Thanks for the tips.
Always pros and cons to consider.
I read this article on Arstechnica a while back, as an intro into ZFS.
I've also messed around with ZFS in various incantations via VMs (including earlier versions of TrueNAS/FreeNAS), but just using standard virtual drives, not hardware pass through. But this was just to play around with vdevs, zpools etc.
Expanding existing pools does seem to have restrictions.
It's not recommended as far as I know to mix vdev configurations, such as in your example (i.e 4 disks initially, then add 2 later on), and I think you're limited to having to use the same raid mode (z1, z2 etc) each time for additional vdevs within the same pool, which also of course also restricts the minimum number of drives you can add at a time.
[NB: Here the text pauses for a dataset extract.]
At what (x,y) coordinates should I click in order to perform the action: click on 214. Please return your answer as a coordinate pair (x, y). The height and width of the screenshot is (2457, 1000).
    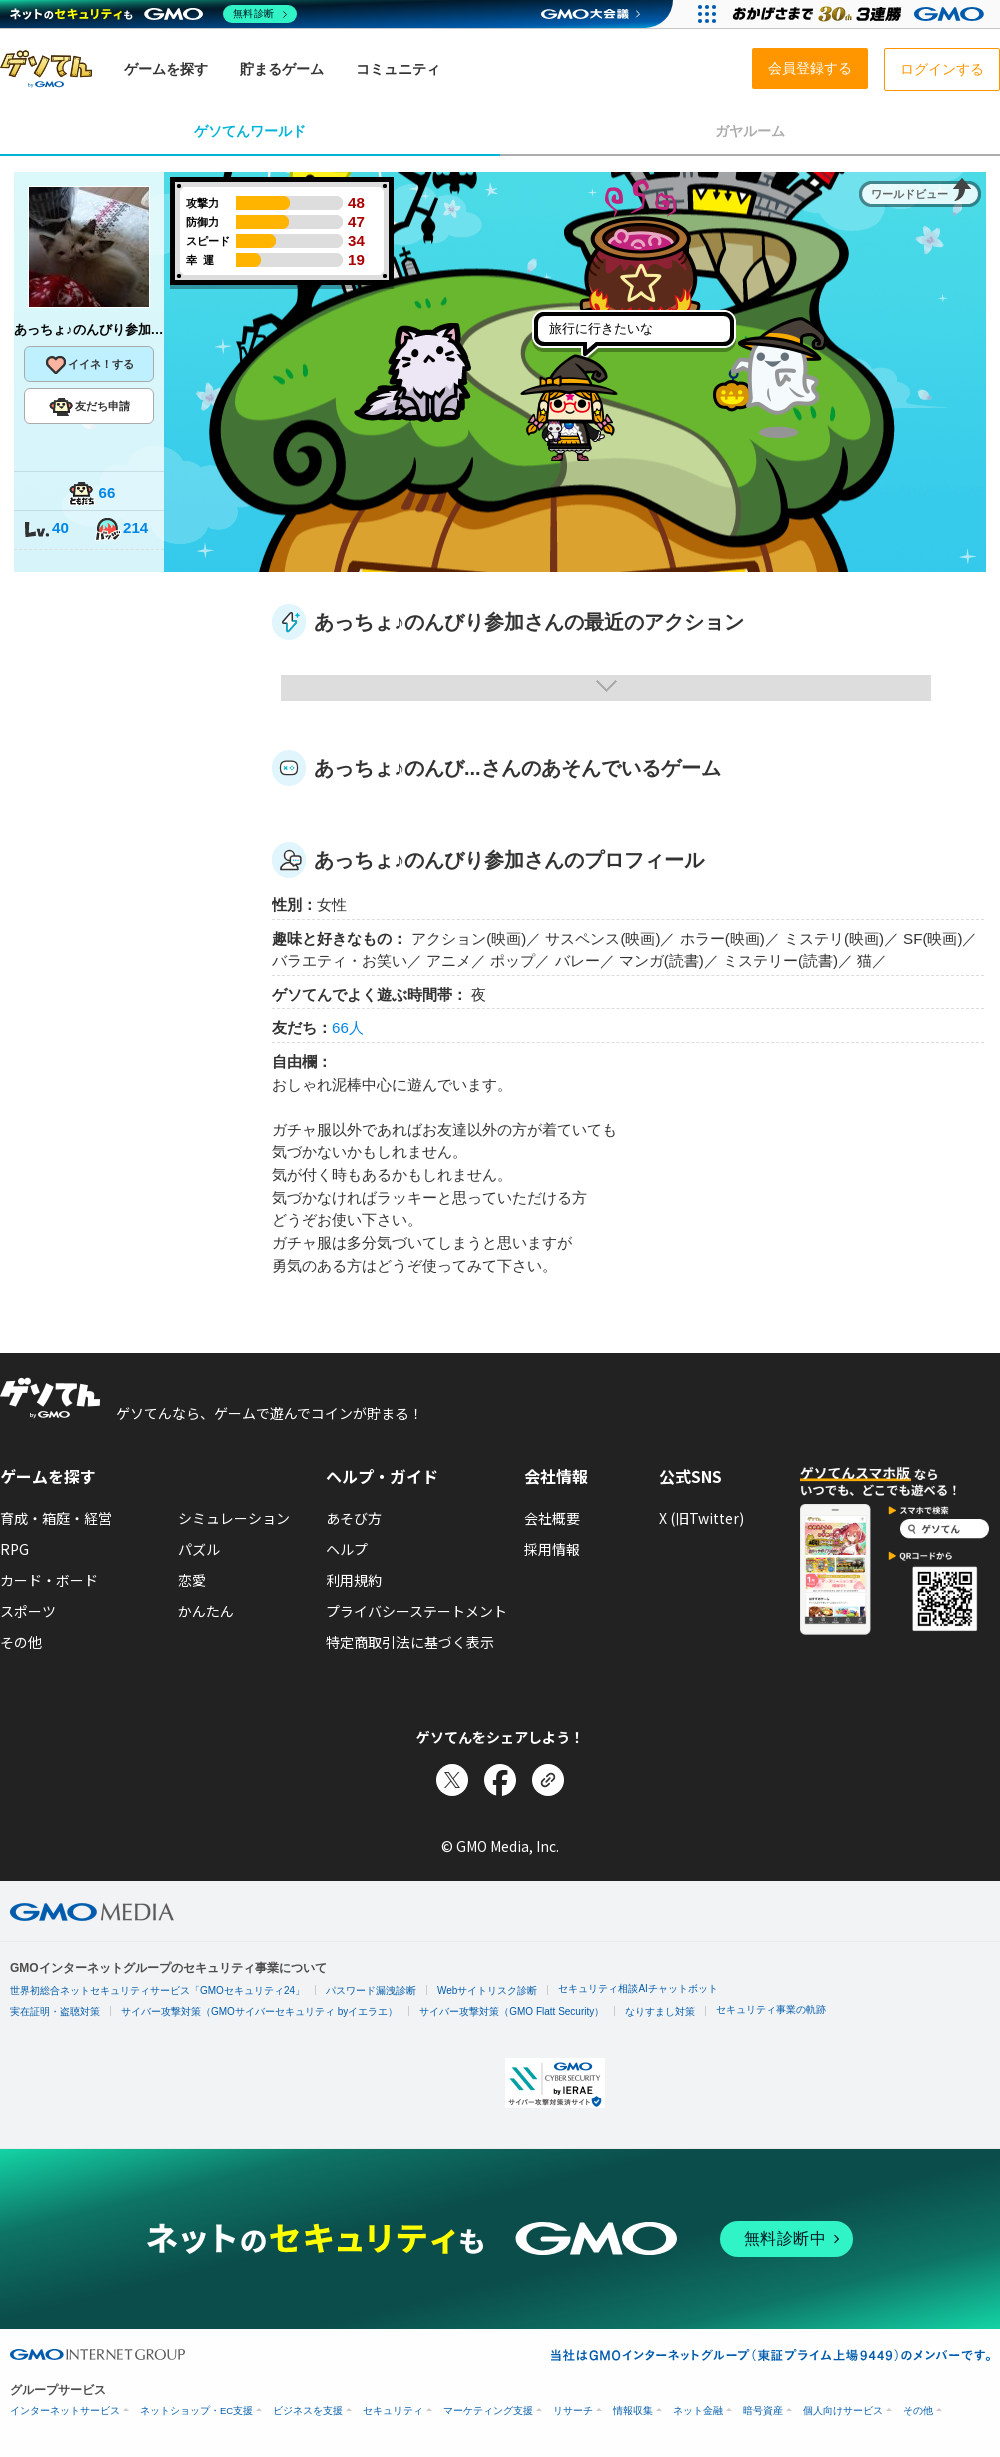
    Looking at the image, I should click on (121, 529).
So there are definitely restrictions to consider, much less flexible than other RAID options as you mention.
As a test I created a zpool with 4 x 1TiB drives, as z2, giving me ~1.83TiB available after formatting etc.
I then added a new vdev to the same zpool, this time using 4 x 2TiB (*) drives, again z2, giving me 5.63 TiB available in total after formatting due to both vdevs being combined within the pool.
Personally, as my data is fairly segregated by function, I'd probably just create a new pool with the four (or however many) new drives, and migrate specific data to the new pool, rather than continually growing a single pool. Again pros and cons of course.
Cheers
* Emulating getting larger size drives at some later date.